In this study, for the first time ever, the authors evaluated a tool which we only knew from science fiction stories until recently: Artificial Intelligence (AI). The AI-assisted prostate evaluation serves the same function as the doctor’s microscopic examination. The authors found that the AI system performed similarly to experienced doctors in detecting prostate cancer and grading the malignant tissue. They concluded that the implementation of such an AI system in the daily routine could reduce the number of missed cancer diagnoses and could decrease the doctor’s workload.

Dr. Ploussard

The performance of the pathology assessment of prostate biopsies for the diagnosis of prostate cancer is influenced by a high inter-observer and intra-observer variability in grading between pathologists. This can result in overtreatment and undertreatment of prostate cancer. However, to date, no automate estimation of tumour burden in biopsies has been reported.
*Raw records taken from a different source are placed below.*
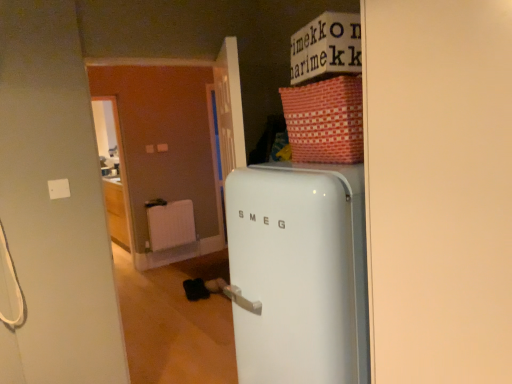 Question: From a real-world perspective, is white matte radiator at center physically below red woven basket at upper right?

Choices:
 (A) yes
 (B) no

Answer: (A)

Question: From the image's perspective, is white matte radiator at center under red woven basket at upper right?

Choices:
 (A) yes
 (B) no

Answer: (A)

Question: Is white matte radiator at center aimed at red woven basket at upper right?

Choices:
 (A) no
 (B) yes

Answer: (B)

Question: Can you confirm if white matte radiator at center is positioned to the right of red woven basket at upper right?

Choices:
 (A) yes
 (B) no

Answer: (B)

Question: Does white matte radiator at center have a lesser width compared to red woven basket at upper right?

Choices:
 (A) no
 (B) yes

Answer: (B)

Question: Relative to white glossy refrigerator at center, is red woven basket at upper right in front or behind?

Choices:
 (A) behind
 (B) front

Answer: (A)

Question: Based on their sizes in the image, would you say red woven basket at upper right is bigger or smaller than white glossy refrigerator at center?

Choices:
 (A) big
 (B) small

Answer: (B)

Question: Is point (355, 89) positioned closer to the camera than point (229, 198)?

Choices:
 (A) farther
 (B) closer

Answer: (B)

Question: Visually, is red woven basket at upper right positioned to the left or to the right of white glossy refrigerator at center?

Choices:
 (A) left
 (B) right

Answer: (A)

Question: Is point (314, 147) closer or farther from the camera than point (158, 230)?

Choices:
 (A) farther
 (B) closer

Answer: (B)

Question: In the image, is red woven basket at upper right positioned in front of or behind white matte radiator at center?

Choices:
 (A) behind
 (B) front

Answer: (B)

Question: Do you think red woven basket at upper right is within white matte radiator at center, or outside of it?

Choices:
 (A) inside
 (B) outside

Answer: (B)

Question: Is red woven basket at upper right taller or shorter than white matte radiator at center?

Choices:
 (A) short
 (B) tall

Answer: (A)

Question: From the image's perspective, is white glossy refrigerator at center positioned above or below white matte radiator at center?

Choices:
 (A) above
 (B) below

Answer: (B)

Question: Would you say white glossy refrigerator at center is inside or outside white matte radiator at center?

Choices:
 (A) outside
 (B) inside

Answer: (A) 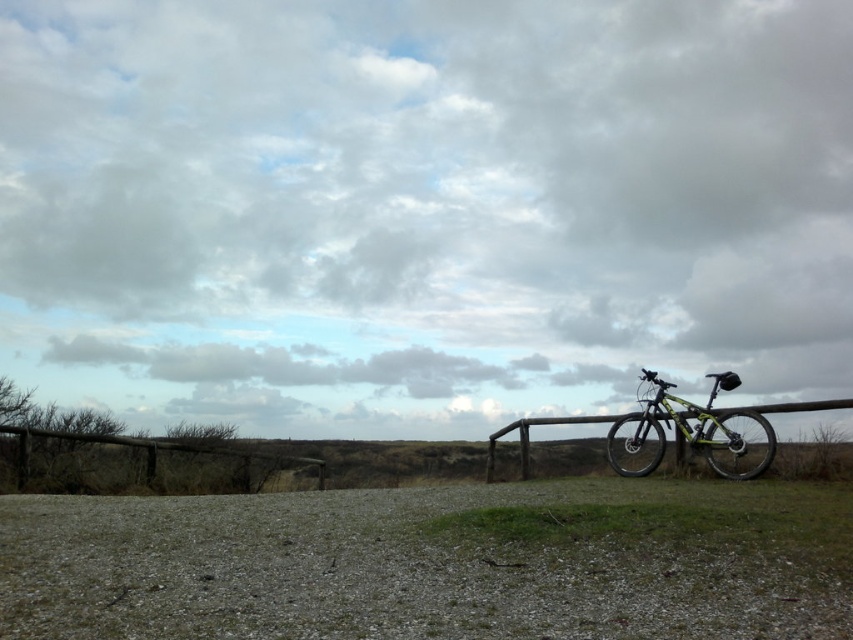 Question: Can you confirm if gravelly dirt field at lower center is positioned below yellow-green matte bicycle at right?

Choices:
 (A) no
 (B) yes

Answer: (B)

Question: Which point is farther to the camera?

Choices:
 (A) coord(840,595)
 (B) coord(648,381)

Answer: (B)

Question: Is gravelly dirt field at lower center closer to the viewer compared to yellow-green matte bicycle at right?

Choices:
 (A) yes
 (B) no

Answer: (A)

Question: Can you confirm if gravelly dirt field at lower center is positioned to the left of yellow-green matte bicycle at right?

Choices:
 (A) no
 (B) yes

Answer: (B)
In the present series, the authors used the prospective, population-based STHLM3 diagnostic study in Sweden to evaluate the usefulness of an artificial intelligence (AI) system for diagnostic and grading purposes. In that study, patients under went a 10-12-core, systematic biopsy scheme.

The deep neural networks were trained on needle core biopsies from more than one thousand of participants in order to assess the presence, grading, and extent of malignant tissue. Then, the performance of the AI system was tested in an independent dataset comprising 1361 biopsies from 246 men from the STHLM3 study and an external validation was done in a dataset of 330 biopsies from 73 men. The grading performance was evaluated by 23 experienced urological pathologists. Concordance between expert pathologists and AI system assessment was quantified by a Cohen’s kappa index.

The authors found that the trained AI system was able to achieved high performance levels in the detection of prostate cancer. The area under the receiver operating characteristics was 0.997 and 0.986 in the independent and the external validation datasets. The correlation coefficient for the cancer length assessment was 0.96 (0.87 in the external validation dataset). For Gleason grading, the mean pairwise kappa achieved by the AI system was 0.62 which was comparable to that obtained by expert pathologists (values ranging from 0.60 to 0.73).

This study reports for the first time the potential benefits of an AI-assisted prostate pathology evaluation. The algorithm obtained reached a performance comparable to experienced pathologists in the detection, tumour burden estimation, and grading of the malignant tissue.

Thus, an AI system could assist pathologists in routine practice by decreasing workload by an automated pre-screening, by improving the detection of prostate cancer, and by reducing variability in grading. Prospective validation is warranted.